[Start of section]

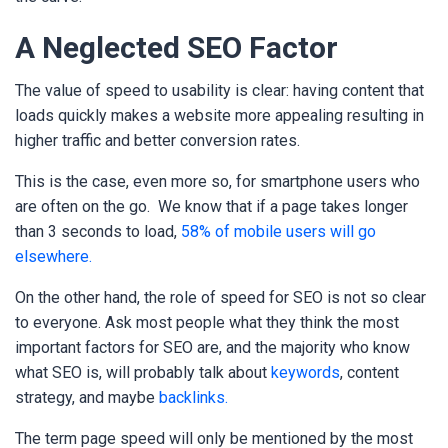
A Neglected SEO Factor
The value of speed to usability is clear: having content that
loads quickly makes a website more appealing resulting in
higher traffic and better conversion rates.
This is the case, even more so, for smartphone users who
are often on the go.
We know that if a page takes longer
than 3 seconds to load,
58% of mobile users will go
elsewhere.
On the other hand, the role of speed for SEO is not so clear
to everyone. Ask most people what they think the most
important factors for SEO are, and the majority who know
what SEO is, will probably talk about
keywords
, content
strategy, and maybe
backlinks.
The term page speed will only be mentioned by the most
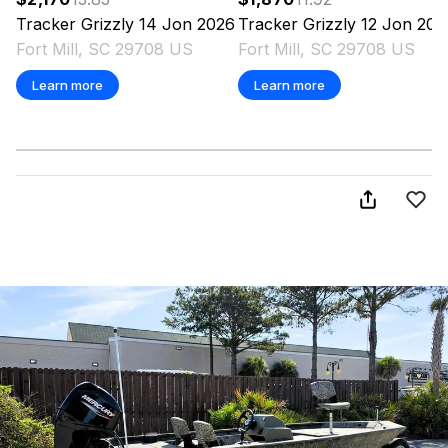
Tracker
Grizzly 14 Jon
2026
Tracker
Grizzly 12 Jon
202
Fort Mill, SC 29708 US
Fort Mill, SC 29708 US
Learn more
Learn more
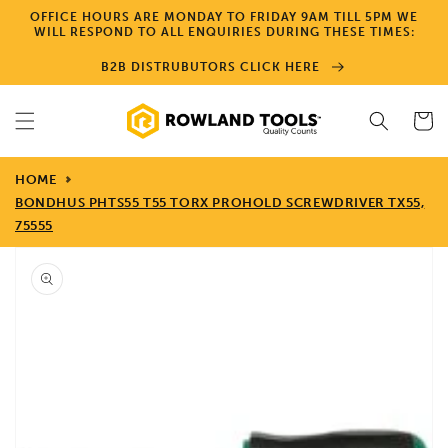
Skip to
OFFICE HOURS ARE MONDAY TO FRIDAY 9AM TILL 5PM WE
content
WILL RESPOND TO ALL ENQUIRIES DURING THESE TIMES:
B2B DISTRUBUTORS CLICK HERE
Cart
HOME
BONDHUS PHTS55 T55 TORX PROHOLD SCREWDRIVER TX55,
75555
Skip to
product
information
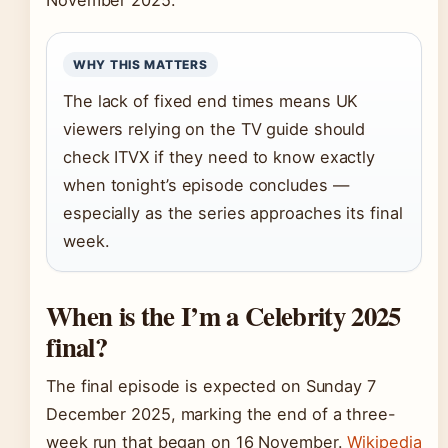
November 2025.
WHY THIS MATTERS
The lack of fixed end times means UK
viewers relying on the TV guide should
check ITVX if they need to know exactly
when tonight’s episode concludes —
especially as the series approaches its final
week.
When is the I’m a Celebrity 2025
final?
The final episode is expected on Sunday 7
December 2025, marking the end of a three-
week run that began on 16 November.
Wikipedia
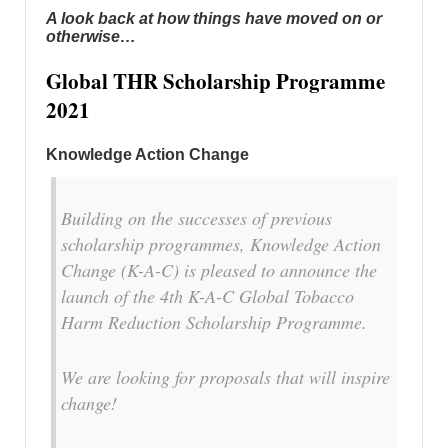
A look back at how things have moved on or
otherwise…
Global THR Scholarship Programme
2021
Knowledge Action Change
Building on the successes of previous
scholarship programmes, Knowledge Action
Change (K-A-C) is pleased to announce the
launch of the 4th K-A-C Global Tobacco
Harm Reduction Scholarship Programme.
We are looking for proposals that will inspire
change!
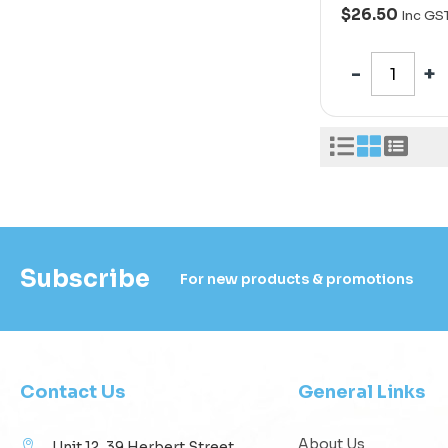
$26.50
Inc GS
Subscribe
For new products & promotions
Contact Us
General Links
About Us
Unit 12, 39 Herbert Street,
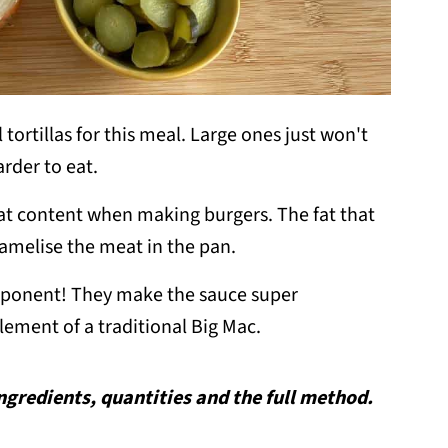
 tortillas for this meal. Large ones just won't
arder to eat.
 fat content when making burgers. The fat that
amelise the meat in the pan.
mponent! They make the sauce super
element of a traditional Big Mac.
 ingredients, quantities and the full method.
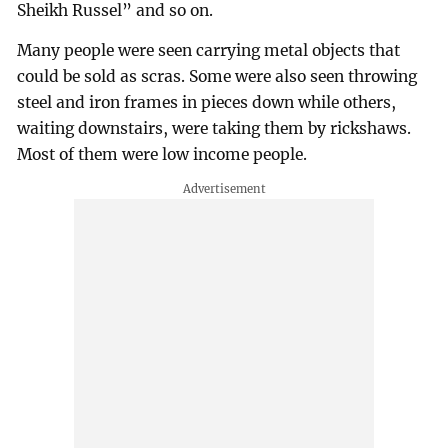
Sheikh Russel” and so on.
Many people were seen carrying metal objects that
could be sold as scras. Some were also seen throwing
steel and iron frames in pieces down while others,
waiting downstairs, were taking them by rickshaws.
Most of them were low income people.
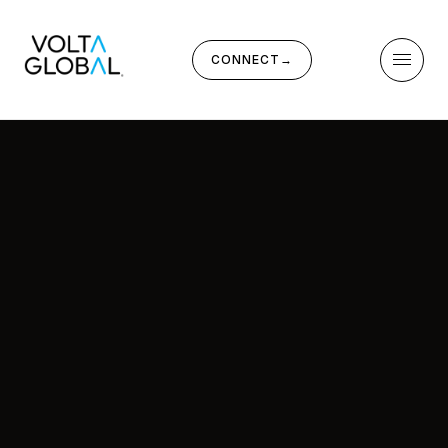
CONNECT
→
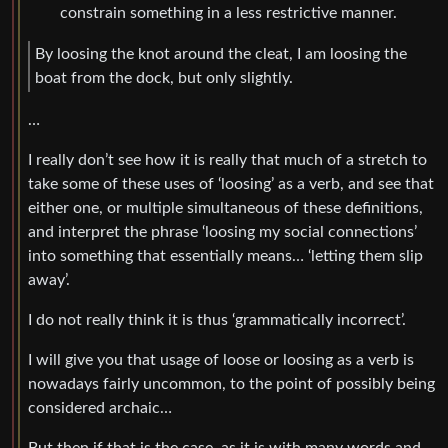
constrain something in a less restrictive manner.
By loosing the knot around the cleat, I am loosing the
boat from the dock, but only slightly.
…
I really don’t see how it is really that much of a stretch to
take some of these uses of ‘loosing’ as a verb, and see that
either one, or multiple simultaneous of these definitions,
and interpret the phrase ‘loosing my social connections’
into something that essentially means… ‘letting them slip
away’.
I do not really think it is thus ‘grammatically incorrect’.
I will give you that usage of loose or loosing as a verb is
nowadays fairly uncommon, to the point of possibly being
considered archaic…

[End of section]

YOUR INSTRUCTIONS:
Word for word, give the entries back in full; the pictures do not belong in the copy.

WRITTEN SOLUTION:
A Neglected SEO Factor
The value of speed to usability is clear: having content that
loads quickly makes a website more appealing resulting in
higher traffic and better conversion rates.
This is the case, even more so, for smartphone users who
are often on the go.
We know that if a page takes longer
than 3 seconds to load,
58% of mobile users will go
elsewhere.
On the other hand, the role of speed for SEO is not so clear
to everyone. Ask most people what they think the most
important factors for SEO are, and the majority who know
what SEO is, will probably talk about
keywords
, content
strategy, and maybe
backlinks.
The term page speed will only be mentioned by the most
Tracker
Grizzly 14 Jon
2026
Tracker
Grizzly 12 Jon
202
Fort Mill, SC 29708 US
Fort Mill, SC 29708 US
Learn more
Learn more
Skip to
OFFICE HOURS ARE MONDAY TO FRIDAY 9AM TILL 5PM WE
content
WILL RESPOND TO ALL ENQUIRIES DURING THESE TIMES:
B2B DISTRUBUTORS CLICK HERE
Cart
HOME
BONDHUS PHTS55 T55 TORX PROHOLD SCREWDRIVER TX55,
75555
Skip to
product
information
November 2025.
WHY THIS MATTERS
The lack of fixed end times means UK
viewers relying on the TV guide should
check ITVX if they need to know exactly
when tonight’s episode concludes —
especially as the series approaches its final
week.
When is the I’m a Celebrity 2025
final?
The final episode is expected on Sunday 7
December 2025, marking the end of a three-
week run that began on 16 November.
Wikipedia
A look back at how things have moved on or
otherwise…
Global THR Scholarship Programme
2021
Knowledge Action Change
Building on the successes of previous
scholarship programmes, Knowledge Action
Change (K-A-C) is pleased to announce the
launch of the 4th K-A-C Global Tobacco
Harm Reduction Scholarship Programme.
We are looking for proposals that will inspire
change!
$26.50
Inc GS
Subscribe
For new products & promotions
Contact Us
General Links
About Us
Unit 12, 39 Herbert Street,
 tortillas for this meal. Large ones just won't
arder to eat.
 fat content when making burgers. The fat that
amelise the meat in the pan.
mponent! They make the sauce super
element of a traditional Big Mac.
 ingredients, quantities and the full method.
Sheikh Russel” and so on.
Many people were seen carrying metal objects that
could be sold as scras. Some were also seen throwing
steel and iron frames in pieces down while others,
waiting downstairs, were taking them by rickshaws.
Most of them were low income people.
CONNECT
→
constrain something in a less restrictive manner.
By loosing the knot around the cleat, I am loosing the
boat from the dock, but only slightly.
…
I really don’t see how it is really that much of a stretch to
take some of these uses of ‘loosing’ as a verb, and see that
either one, or multiple simultaneous of these definitions,
and interpret the phrase ‘loosing my social connections’
into something that essentially means… ‘letting them slip
away’.
I do not really think it is thus ‘grammatically incorrect’.
I will give you that usage of loose or loosing as a verb is
nowadays fairly uncommon, to the point of possibly being
considered archaic…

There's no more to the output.